Mansukhani Verushka M, Desai Gunjan S, Mouli Sasi, Shirodkar Keval, Shah Rajiv C, Palepu Jagannath
Department of Surgical Oncology, Lilavati Hospital and Research Centre, A 791, Bandra West, Mumbai, 400 050, India.
Indian J Gastroenterol. 2017 Jan;36(1):62-65. doi: 10.1007/s12664-016-0726-0. Epub 2017 Jan 5.
Transduodenal ampullectomy (TDA) is indicated for large ampullary tumors, for presence of dysplasia on endoscopic biopsy, for poor surgical candidates for pancreaticoduodenectomy, and in cases not indicated for endoscopic ampullectomy. Retrospective review of data from 2009 to 2015 revealed 11 patients who underwent TDA. Magnetic resonance imaging cholangiopancreatography (MRI-MRCP), contrast-enhanced computed tomography (CECT) scan, side-viewing endoscopy, and endoscopic ultrasound (EUS) were used for investigating the patients as required. Preoperative biopsy was done in all. Out of the 11 patients, only one had recurrence. Two patients had adenocarcinoma and were treated with pancreaticoduodenectomy. TDA is a safe surgical procedure for treatment of well-selected benign ampullary pathologies. It is also a treatment option for the cases of ampullary adenomas not amenable to endoscopic resection.

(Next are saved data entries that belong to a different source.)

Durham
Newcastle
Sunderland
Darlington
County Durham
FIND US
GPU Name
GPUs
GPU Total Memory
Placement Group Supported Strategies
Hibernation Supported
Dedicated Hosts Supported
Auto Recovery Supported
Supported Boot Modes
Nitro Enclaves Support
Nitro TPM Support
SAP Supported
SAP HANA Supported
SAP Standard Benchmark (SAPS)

经十二指肠壶腹切除术(TDA)适用于较大的壶腹肿瘤、内镜活检存在发育异常、无法耐受胰十二指肠切除术的手术候选者以及不适合内镜下壶腹切除术的病例。回顾性分析2009年至2015年的数据发现,有11例患者接受了TDA。根据需要,使用磁共振胰胆管造影(MRI-MRCP)、增强计算机断层扫描(CECT)、侧视内镜和内镜超声(EUS)对患者进行检查。所有患者均进行了术前活检。11例患者中,只有1例复发。2例患者患有腺癌,接受了胰十二指肠切除术。TDA是治疗精心挑选的良性壶腹病变的安全手术方法。对于不适合内镜切除的壶腹腺瘤病例,它也是一种治疗选择。